Data items:
•••

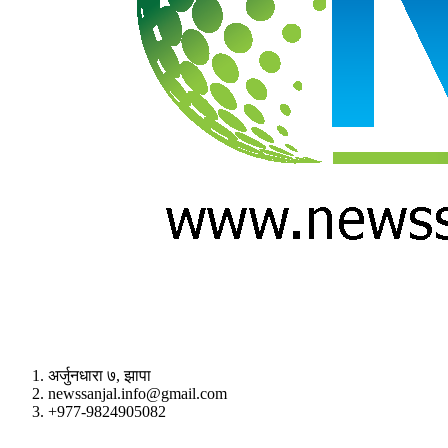
अर्जुनधारा ७, झापा
newssanjal.info@gmail.com
+977-9824905082
situs panen77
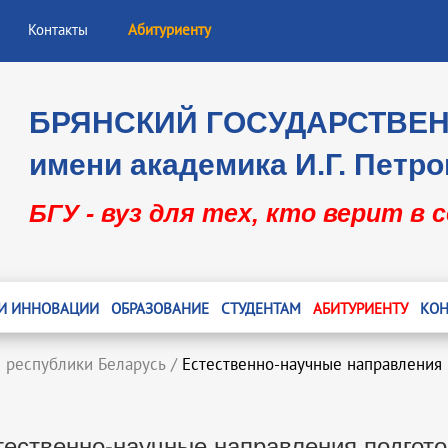
Контакты
Абитуриенту
БРЯНСКИЙ ГОСУДАРСТВЕ
имени академика И.Г. Петро
БГУ - вуз для тех, кто верит в 
 И ИННОВАЦИИ
ОБРАЗОВАНИЕ
СТУДЕНТАМ
АБИТУРИЕНТУ
КОН
 республики Беларусь
/
Естественно-научные направления 
тественно-научные направления подгото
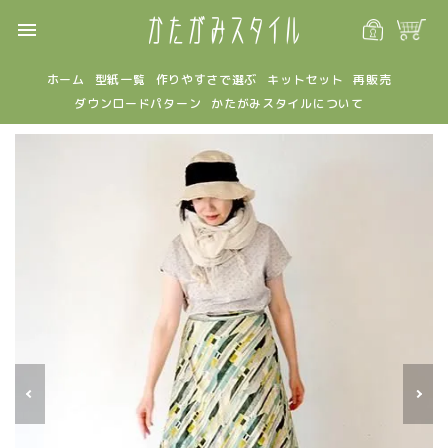
menu
ホーム
型紙一覧
作りやすさで選ぶ
キットセット
再販売
ダウンロードパターン
かたがみスタイルについて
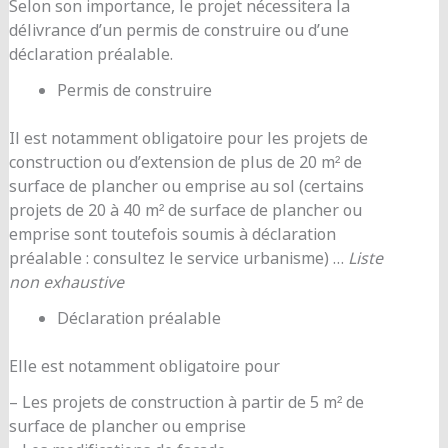
Selon son importance, le projet nécessitera la
délivrance d’un permis de construire ou d’une
déclaration préalable.
Permis de construire
Il est notamment obligatoire pour les projets de
construction ou d’extension de plus de 20 m² de
surface de plancher ou emprise au sol (certains
projets de 20 à 40 m² de surface de plancher ou
emprise sont toutefois soumis à déclaration
préalable : consultez le service urbanisme) …
Liste
non exhaustive
Déclaration préalable
Elle est notamment obligatoire pour
– Les projets de construction à partir de 5 m² de
surface de plancher ou emprise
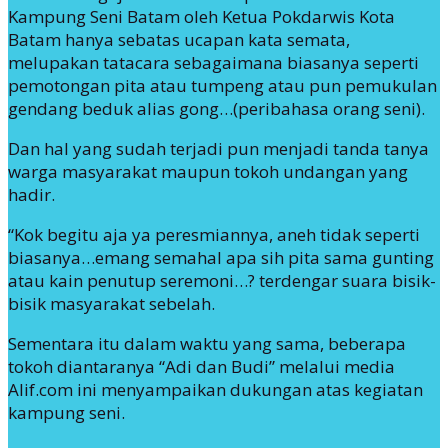
Kampung Seni Batam oleh Ketua Pokdarwis Kota
Batam hanya sebatas ucapan kata semata,
melupakan tatacara sebagaimana biasanya seperti
pemotongan pita atau tumpeng atau pun pemukulan
gendang beduk alias gong…(peribahasa orang seni).
Dan hal yang sudah terjadi pun menjadi tanda tanya
warga masyarakat maupun tokoh undangan yang
hadir.
“Kok begitu aja ya peresmiannya, aneh tidak seperti
biasanya…emang semahal apa sih pita sama gunting
atau kain penutup seremoni…? terdengar suara bisik-
bisik masyarakat sebelah.
Sementara itu dalam waktu yang sama, beberapa
tokoh diantaranya “Adi dan Budi” melalui media
Alif.com ini menyampaikan dukungan atas kegiatan
kampung seni.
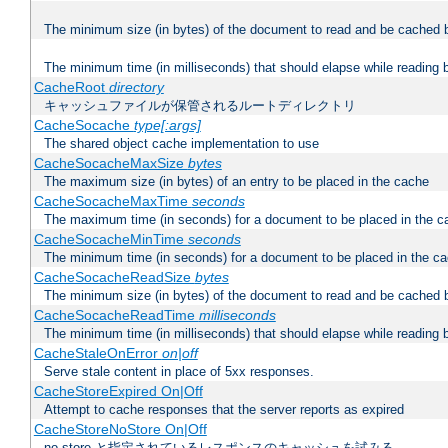
The minimum size (in bytes) of the document to read and be cached 
The minimum time (in milliseconds) that should elapse while reading 
CacheRoot
directory
キャッシュファイルが保管されるルートディレクトリ
CacheSocache
type[:args]
The shared object cache implementation to use
CacheSocacheMaxSize
bytes
The maximum size (in bytes) of an entry to be placed in the cache
CacheSocacheMaxTime
seconds
The maximum time (in seconds) for a document to be placed in the c
CacheSocacheMinTime
seconds
The minimum time (in seconds) for a document to be placed in the c
CacheSocacheReadSize
bytes
The minimum size (in bytes) of the document to read and be cached 
CacheSocacheReadTime
milliseconds
The minimum time (in milliseconds) that should elapse while reading 
CacheStaleOnError
on|off
Serve stale content in place of 5xx responses.
CacheStoreExpired On|Off
Attempt to cache responses that the server reports as expired
CacheStoreNoStore On|Off
no-store と指定されているレスポンスのキャッシュを試みる。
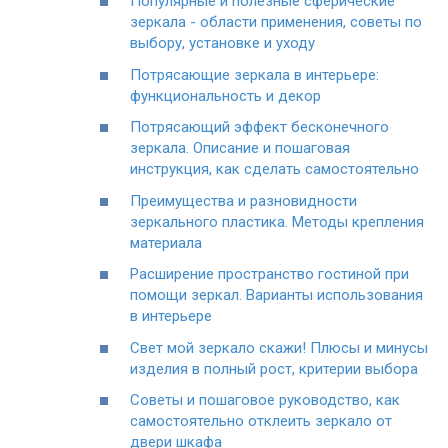
Популярные и полезные сферические
зеркала - области применения, советы по
выбору, установке и уходу
Потрясающие зеркала в интерьере:
функциональность и декор
Потрясающий эффект бесконечного
зеркала. Описание и пошаговая
инструкция, как сделать самостоятельно
Преимущества и разновидности
зеркального пластика. Методы крепления
материала
Расширение пространство гостиной при
помощи зеркал. Варианты использования
в интерьере
Свет мой зеркало скажи! Плюсы и минусы
изделия в полный рост, критерии выбора
Советы и пошаговое руководство, как
самостоятельно отклеить зеркало от
двери шкафа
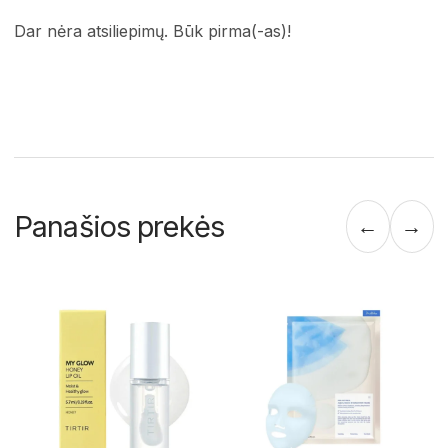
Dar nėra atsiliepimų. Būk pirma(-as)!
Panašios prekės
←
→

•••

Please output the entries above exactly, leaving out every picture.

अर्जुनधारा ७, झापा
newssanjal.info@gmail.com
+977-9824905082
situs panen77
Контакты
Абитуриенту
БРЯНСКИЙ ГОСУДАРСТВЕ
имени академика И.Г. Петро
БГУ - вуз для тех, кто верит в 
 И ИННОВАЦИИ
ОБРАЗОВАНИЕ
СТУДЕНТАМ
АБИТУРИЕНТУ
КОН
 республики Беларусь
/
Естественно-научные направления 
тественно-научные направления подгото
menu
ホーム
型紙一覧
作りやすさで選ぶ
キットセット
再販売
ダウンロードパターン
かたがみスタイルについて
Selon son importance, le projet nécessitera la
délivrance d’un permis de construire ou d’une
déclaration préalable.
Permis de construire
Il est notamment obligatoire pour les projets de
construction ou d’extension de plus de 20 m² de
surface de plancher ou emprise au sol (certains
projets de 20 à 40 m² de surface de plancher ou
emprise sont toutefois soumis à déclaration
préalable : consultez le service urbanisme) …
Liste
non exhaustive
Déclaration préalable
Elle est notamment obligatoire pour
– Les projets de construction à partir de 5 m² de
surface de plancher ou emprise
Kampung Seni Batam oleh Ketua Pokdarwis Kota
Batam hanya sebatas ucapan kata semata,
melupakan tatacara sebagaimana biasanya seperti
pemotongan pita atau tumpeng atau pun pemukulan
gendang beduk alias gong…(peribahasa orang seni).
Dan hal yang sudah terjadi pun menjadi tanda tanya
warga masyarakat maupun tokoh undangan yang
hadir.
“Kok begitu aja ya peresmiannya, aneh tidak seperti
biasanya…emang semahal apa sih pita sama gunting
atau kain penutup seremoni…? terdengar suara bisik-
bisik masyarakat sebelah.
Sementara itu dalam waktu yang sama, beberapa
tokoh diantaranya “Adi dan Budi” melalui media
Alif.com ini menyampaikan dukungan atas kegiatan
kampung seni.
The minimum size (in bytes) of the document to read and be cached 
The minimum time (in milliseconds) that should elapse while reading 
CacheRoot
directory
キャッシュファイルが保管されるルートディレクトリ
CacheSocache
type[:args]
The shared object cache implementation to use
CacheSocacheMaxSize
bytes
The maximum size (in bytes) of an entry to be placed in the cache
CacheSocacheMaxTime
seconds
The maximum time (in seconds) for a document to be placed in the c
CacheSocacheMinTime
seconds
The minimum time (in seconds) for a document to be placed in the c
CacheSocacheReadSize
bytes
The minimum size (in bytes) of the document to read and be cached 
CacheSocacheReadTime
milliseconds
The minimum time (in milliseconds) that should elapse while reading 
CacheStaleOnError
on|off
Serve stale content in place of 5xx responses.
CacheStoreExpired On|Off
Attempt to cache responses that the server reports as expired
CacheStoreNoStore On|Off
no-store と指定されているレスポンスのキャッシュを試みる。
Популярные и полезные сферические
зеркала - области применения, советы по
выбору, установке и уходу
Потрясающие зеркала в интерьере:
функциональность и декор
Потрясающий эффект бесконечного
зеркала. Описание и пошаговая
инструкция, как сделать самостоятельно
Преимущества и разновидности
зеркального пластика. Методы крепления
материала
Расширение пространство гостиной при
помощи зеркал. Варианты использования
в интерьере
Свет мой зеркало скажи! Плюсы и минусы
изделия в полный рост, критерии выбора
Советы и пошаговое руководство, как
самостоятельно отклеить зеркало от
двери шкафа
Dar nėra atsiliepimų. Būk pirma(-as)!
Panašios prekės
←
→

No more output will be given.